# Nokia 6230 - Spiele via Bluetooth!



## bigbanana3000 (10. April 2005)

Hallo zusammen!

Ich habe mir für mein Nokia 6230 ein Bluetooth Dongle gekauft, um meinen PC mit meinem Handy zu verbinden. Klappt alles hervorragend, nur leider weiß ich nicht, wie ich Java-Spiele auf mein Handy bekommen soll, da ich nicht direkt auf den Spiele-Ordner zugreifen kann. Weiß jemand von Euch eine Lösung!

Danke im Voraus!

bigbanana3000


----------



## MCrookieDe (19. April 2005)

Du musst dir die Nokia PC Suit runterladen und installieren.
Diese findest du auf der Nokia Homepage -> Modell 
auswählen -> Service und Software....

Mit dem "Application Installer" kann du dann Java spiele installieren.
Diese landen dann allerdings auf deinem Handy unter "Programme -> Sammlung"
und nicht unter "Spiele".
Damit du Spiele auch unter dem Menüpunkt "Spiele" installieren kannst, musst
du dir noch den "Nokia Game Installer" installieren. Das ist eher eine Art Patch für 
die PC-Suit und füg ein neues Icon in die PC Suit ein. Das Prog findest du nicht 
bei Nokia. Ich weis es auch nicht mehr. Such einfach mal bei google.
(Die Version muss umbedingt zur PC-Suit passen)

Gruß
Martin


----------



## Dark Underground (23. Februar 2007)

hi, 
ähm und was mach ich mit meinem sony ericsson k800i   ?


----------



## defc0n1 (14. März 2007)

> hi,
> ähm und was mach ich mit meinem sony ericsson k800i ?

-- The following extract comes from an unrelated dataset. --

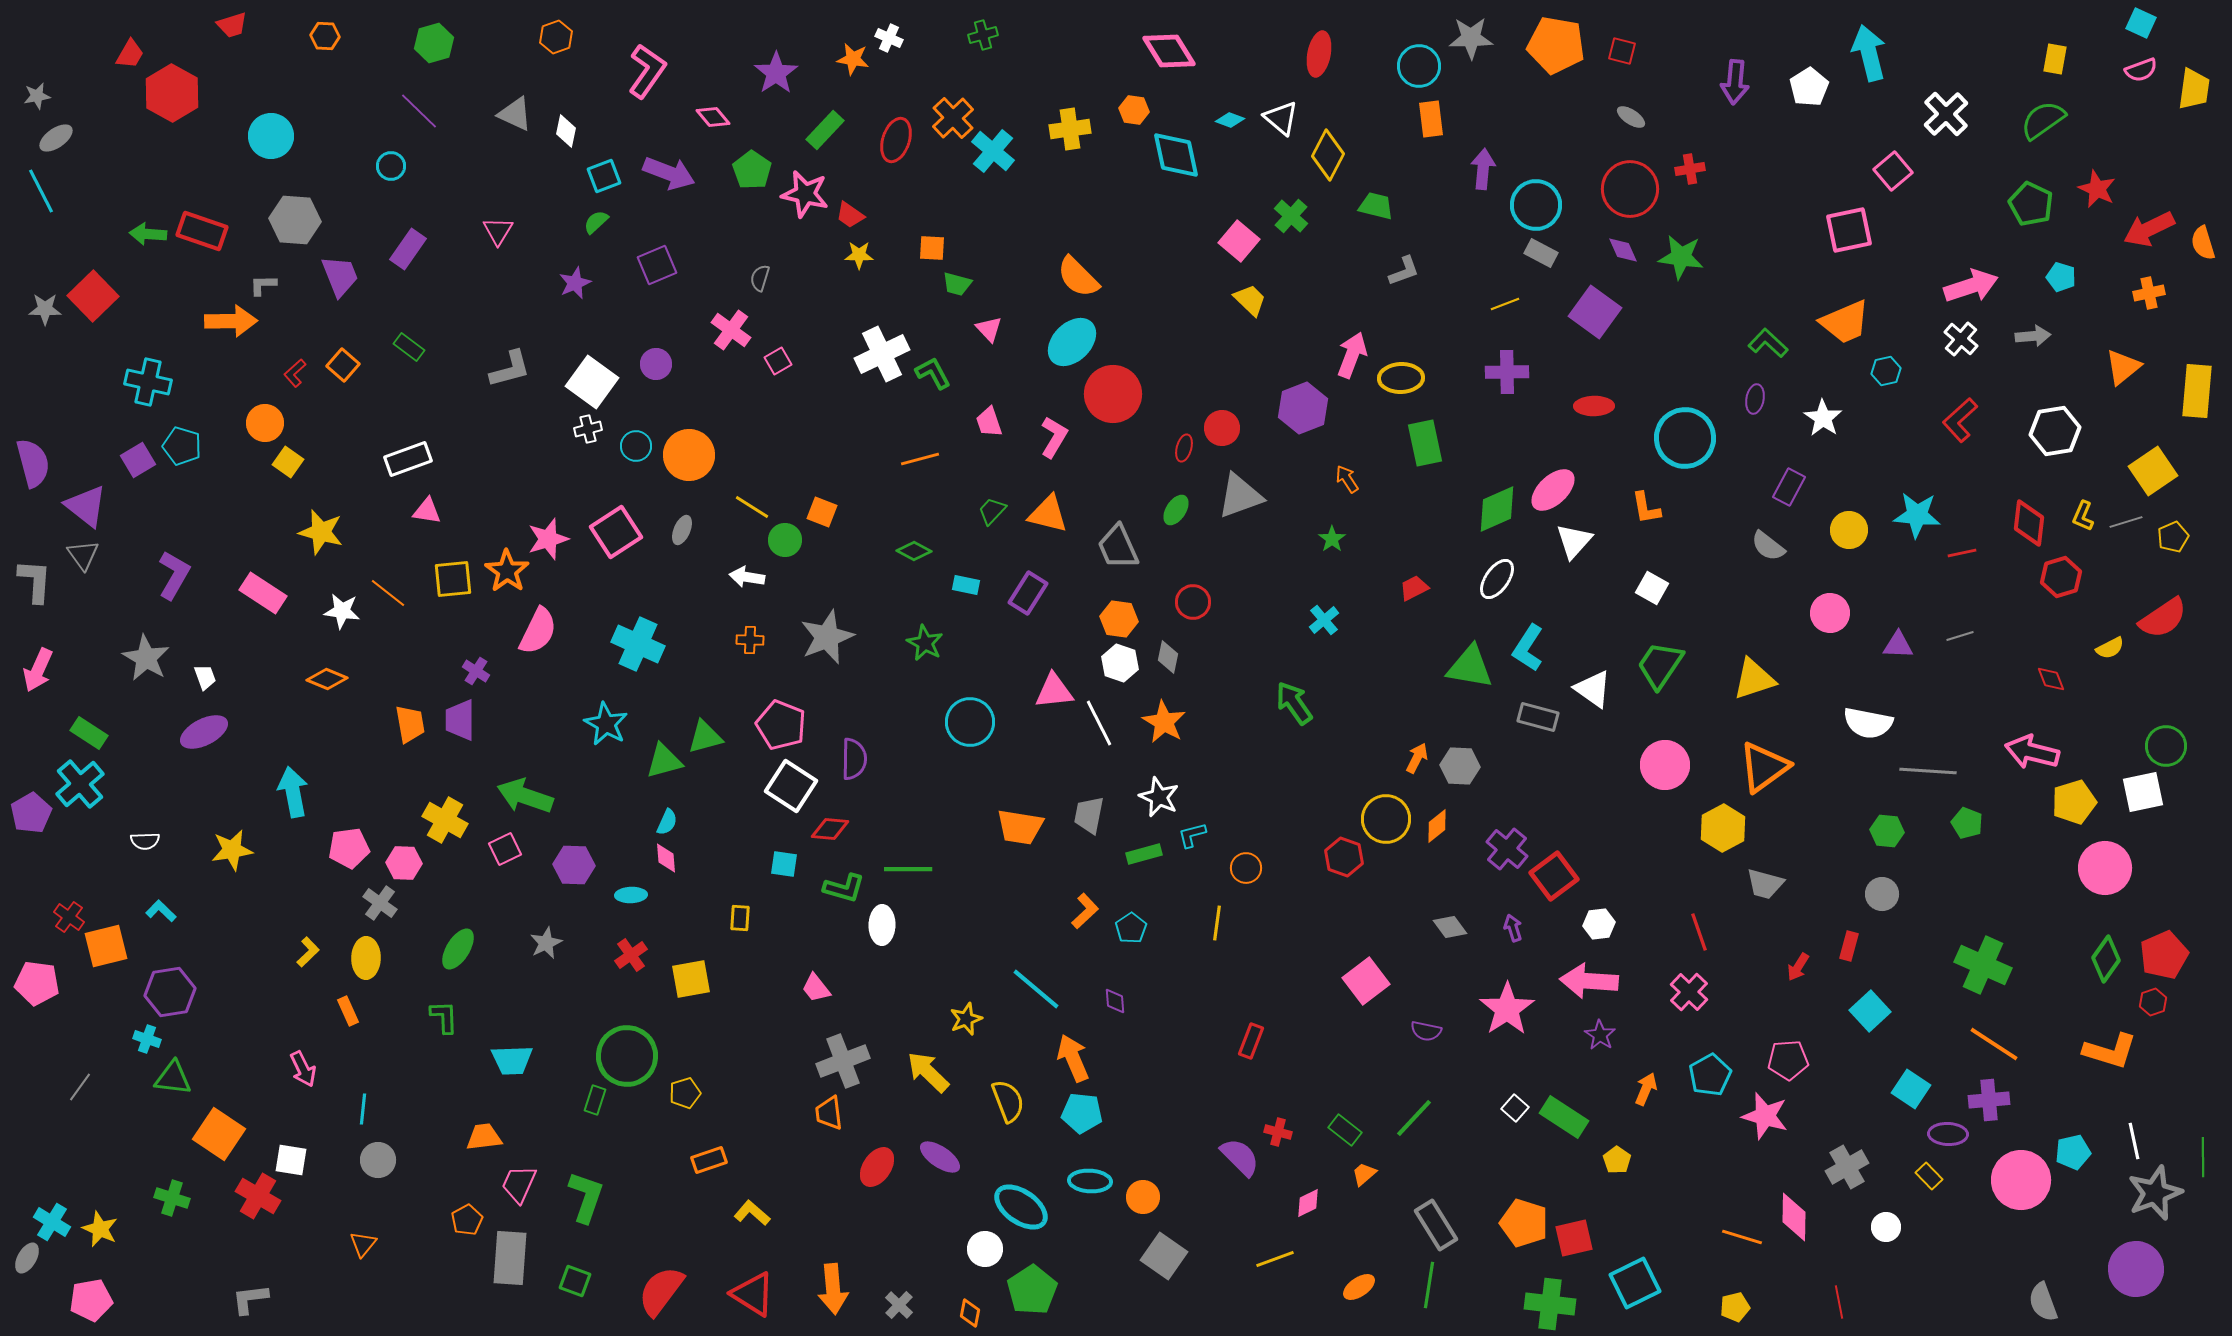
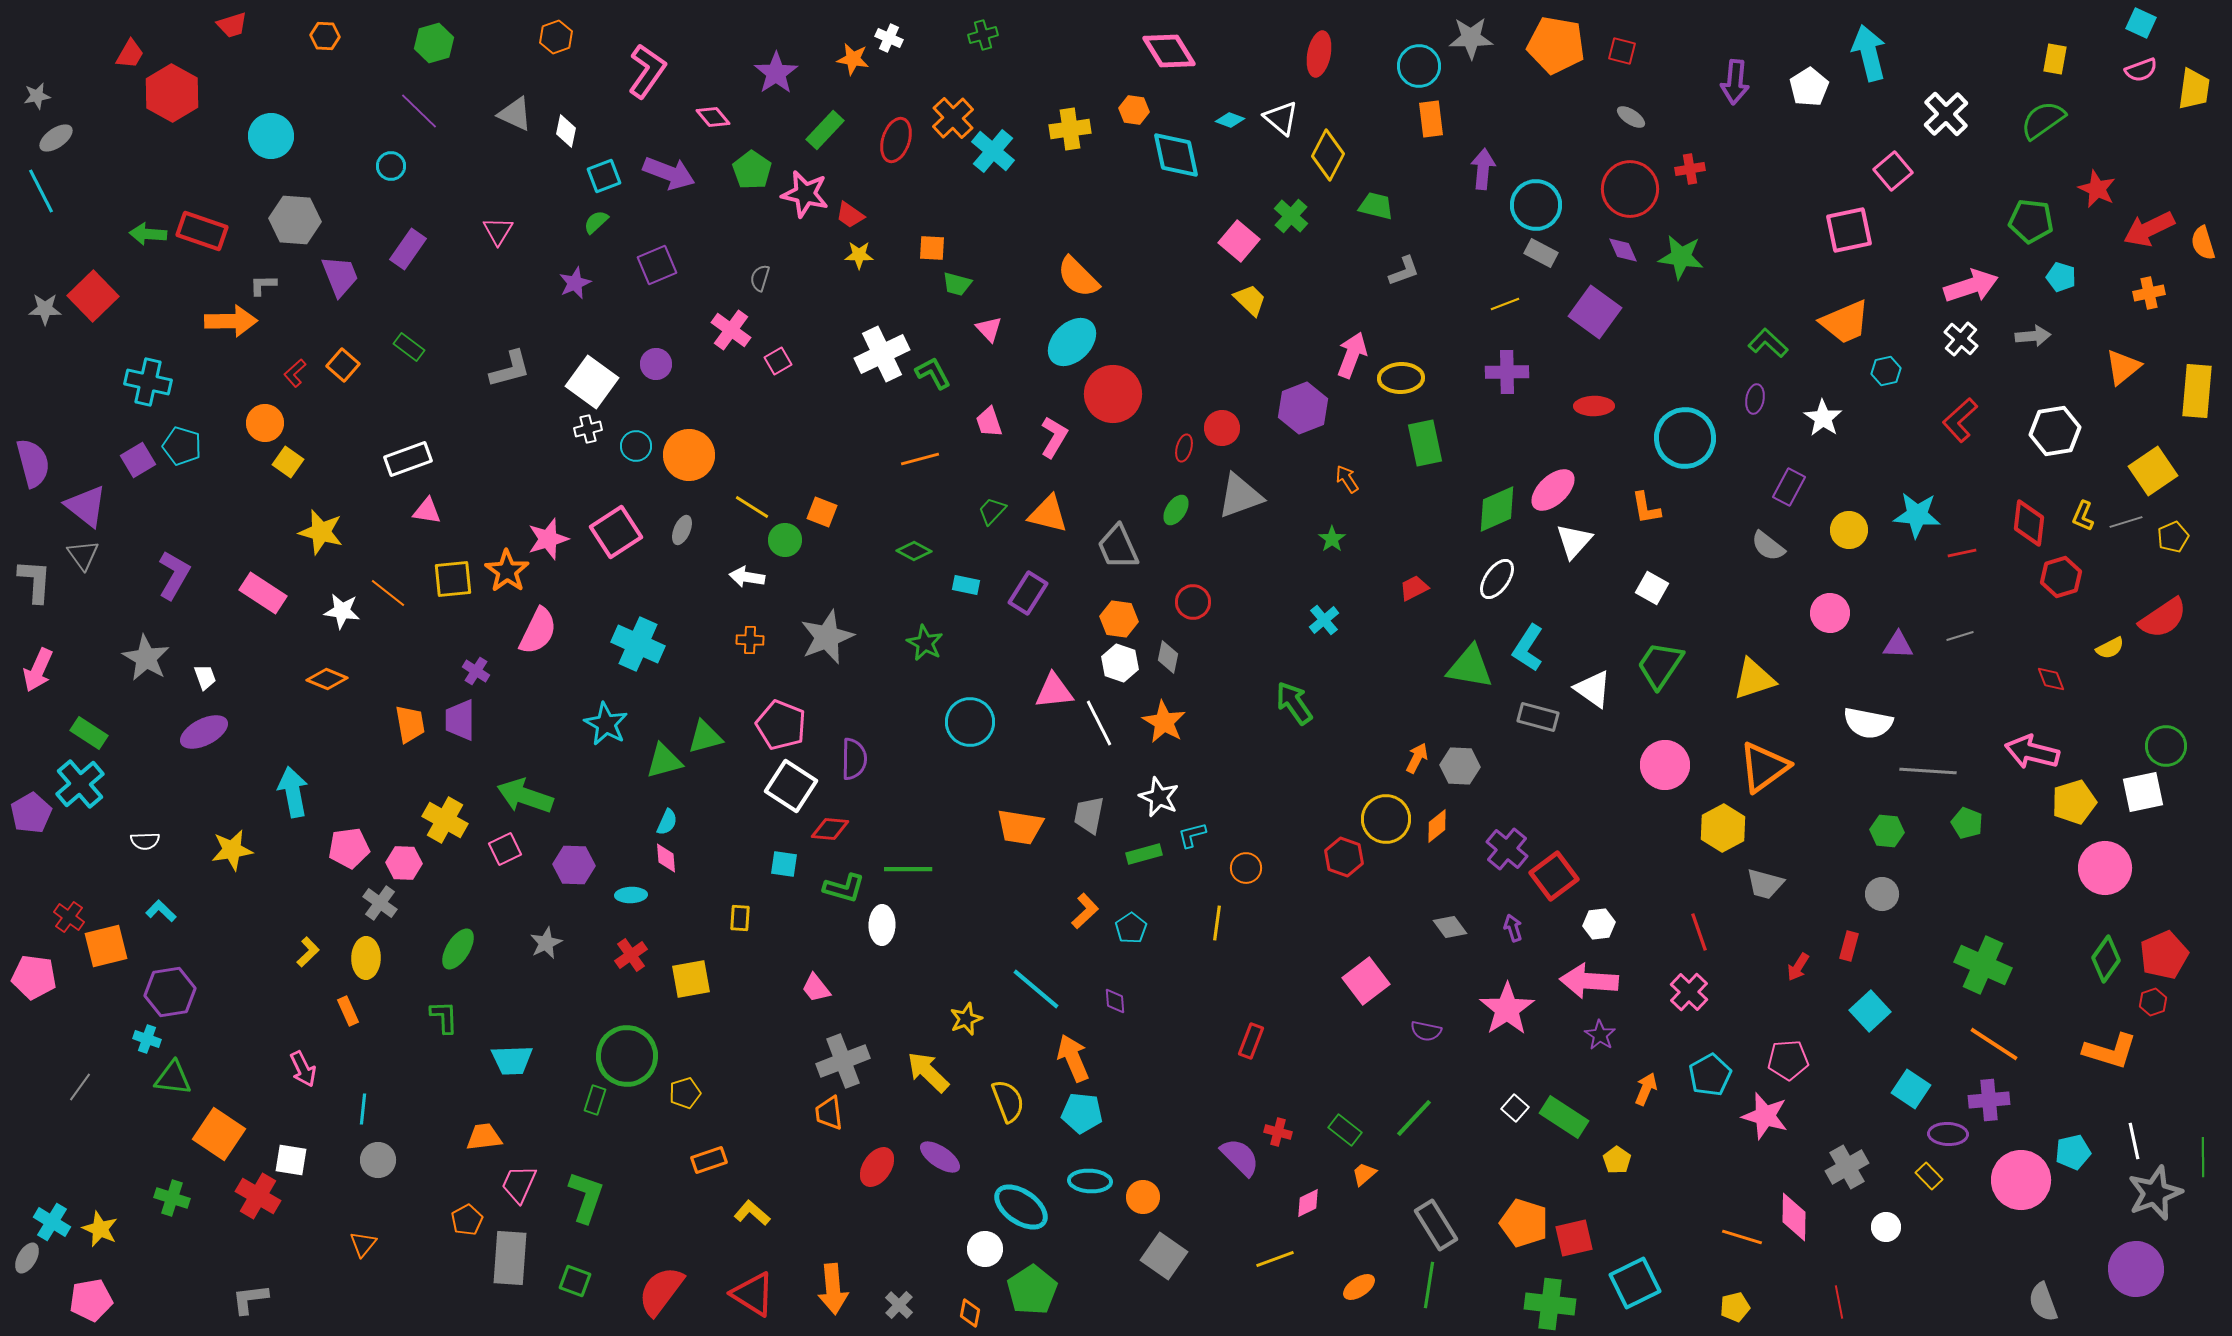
green pentagon at (2031, 204): moved 17 px down; rotated 18 degrees counterclockwise
pink pentagon at (37, 983): moved 3 px left, 6 px up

Dafür gibt es auf der Seite des Herstellers ebenfalls Programme mit denen man seinen Pc mit dem Handy verbinden und Daten hin und hersenden kann.


----------



## Blacksceada (28. März 2007)

1] Bei dem Sony Ericson K800i kannst du die *.jar datei (also das Spiel) einfach in einen belibigen ordner schieben*.

2] Handy von Pc trennen. 

3] Nun kannst du, wenn du die datei auf deinem handy "anklickst" installieren wählen und er fragt dich ob er es unter Anwendungen oder Spiele intallieren soll. ziehmlich einfach.

* Das Handy wird unter Windows XP als wechseldaten träger erkannt.


P.s.: Vor dem abziehen des gerätes nicht vergessen, es mit einem klick auf auswerfen, vom PC zu trennen. Denn sonnst kommt es evtl. zu schweren Fehlern im Handy.


----------